Extracted page text data:
□ □ □ □
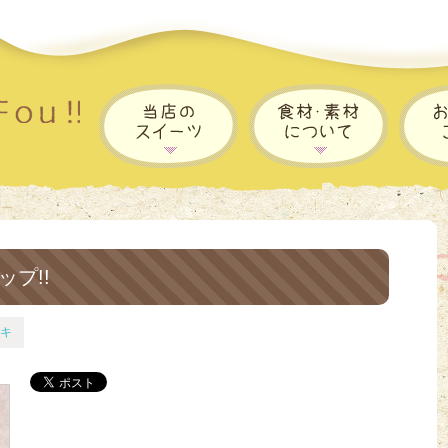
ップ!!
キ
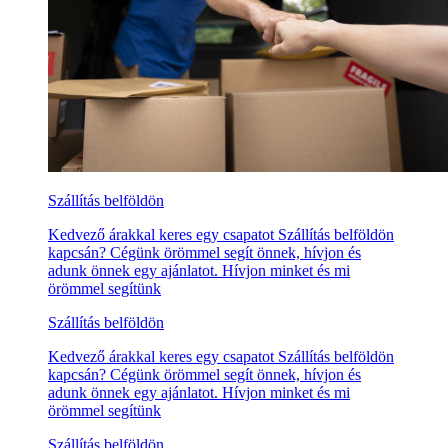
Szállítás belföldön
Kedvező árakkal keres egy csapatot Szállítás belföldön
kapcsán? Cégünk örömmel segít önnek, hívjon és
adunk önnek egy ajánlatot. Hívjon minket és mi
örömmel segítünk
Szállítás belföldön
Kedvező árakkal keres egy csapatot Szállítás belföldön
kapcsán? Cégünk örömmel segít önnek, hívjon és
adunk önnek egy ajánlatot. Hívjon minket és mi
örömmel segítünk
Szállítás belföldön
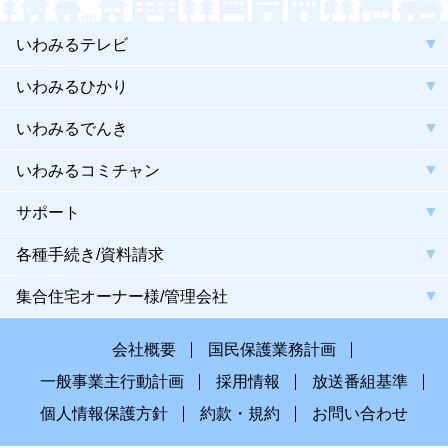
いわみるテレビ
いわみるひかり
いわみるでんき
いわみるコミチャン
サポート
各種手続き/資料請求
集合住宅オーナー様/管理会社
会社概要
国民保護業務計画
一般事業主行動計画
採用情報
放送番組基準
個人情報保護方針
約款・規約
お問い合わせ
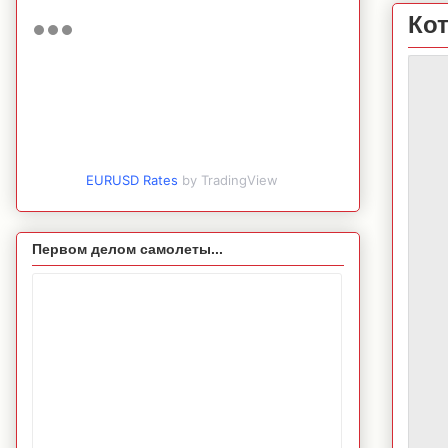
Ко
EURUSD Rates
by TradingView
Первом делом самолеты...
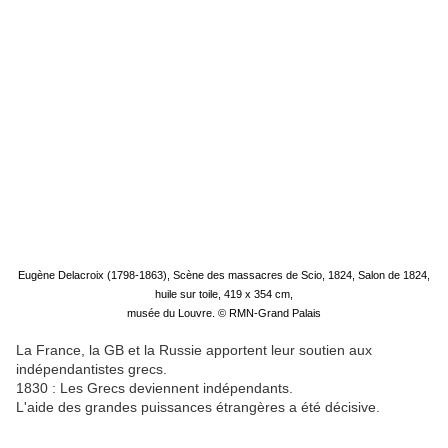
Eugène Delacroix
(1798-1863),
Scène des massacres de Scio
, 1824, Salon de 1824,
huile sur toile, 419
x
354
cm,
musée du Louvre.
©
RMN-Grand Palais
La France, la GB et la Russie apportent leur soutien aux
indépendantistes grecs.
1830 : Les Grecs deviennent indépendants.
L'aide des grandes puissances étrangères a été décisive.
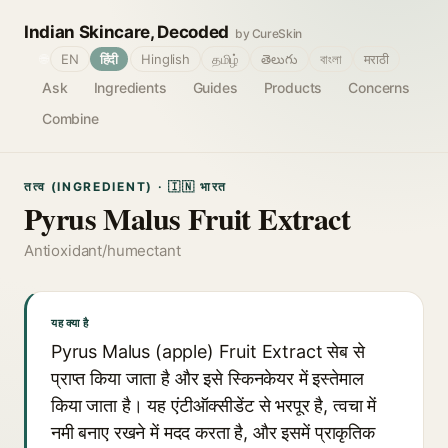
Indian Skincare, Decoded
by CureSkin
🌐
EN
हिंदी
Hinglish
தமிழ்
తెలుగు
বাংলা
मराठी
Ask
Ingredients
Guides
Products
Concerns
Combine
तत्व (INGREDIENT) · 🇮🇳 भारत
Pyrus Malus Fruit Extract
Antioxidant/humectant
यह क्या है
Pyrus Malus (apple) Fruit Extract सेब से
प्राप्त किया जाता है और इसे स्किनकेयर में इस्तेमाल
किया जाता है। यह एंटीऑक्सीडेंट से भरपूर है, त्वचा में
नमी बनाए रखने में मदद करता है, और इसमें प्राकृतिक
□ □ □ □
Each entry above should be written out again exactly, without its pictures.

ップ!!
キ
Szállítás belföldön
Kedvező árakkal keres egy csapatot Szállítás belföldön
kapcsán? Cégünk örömmel segít önnek, hívjon és
adunk önnek egy ajánlatot. Hívjon minket és mi
örömmel segítünk
Szállítás belföldön
Kedvező árakkal keres egy csapatot Szállítás belföldön
kapcsán? Cégünk örömmel segít önnek, hívjon és
adunk önnek egy ajánlatot. Hívjon minket és mi
örömmel segítünk
Szállítás belföldön
いわみるテレビ
いわみるひかり
いわみるでんき
いわみるコミチャン
サポート
各種手続き/資料請求
集合住宅オーナー様/管理会社
会社概要
国民保護業務計画
一般事業主行動計画
採用情報
放送番組基準
個人情報保護方針
約款・規約
お問い合わせ
Ко
EURUSD Rates
by TradingView
Первом делом самолеты...
Eugène Delacroix
(1798-1863),
Scène des massacres de Scio
, 1824, Salon de 1824,
huile sur toile, 419
x
354
cm,
musée du Louvre.
©
RMN-Grand Palais
La France, la GB et la Russie apportent leur soutien aux
indépendantistes grecs.
1830 : Les Grecs deviennent indépendants.
L'aide des grandes puissances étrangères a été décisive.
Indian Skincare, Decoded
by CureSkin
🌐
EN
हिंदी
Hinglish
தமிழ்
తెలుగు
বাংলা
मराठी
Ask
Ingredients
Guides
Products
Concerns
Combine
तत्व (INGREDIENT) · 🇮🇳 भारत
Pyrus Malus Fruit Extract
Antioxidant/humectant
यह क्या है
Pyrus Malus (apple) Fruit Extract सेब से
प्राप्त किया जाता है और इसे स्किनकेयर में इस्तेमाल
किया जाता है। यह एंटीऑक्सीडेंट से भरपूर है, त्वचा में
नमी बनाए रखने में मदद करता है, और इसमें प्राकृतिक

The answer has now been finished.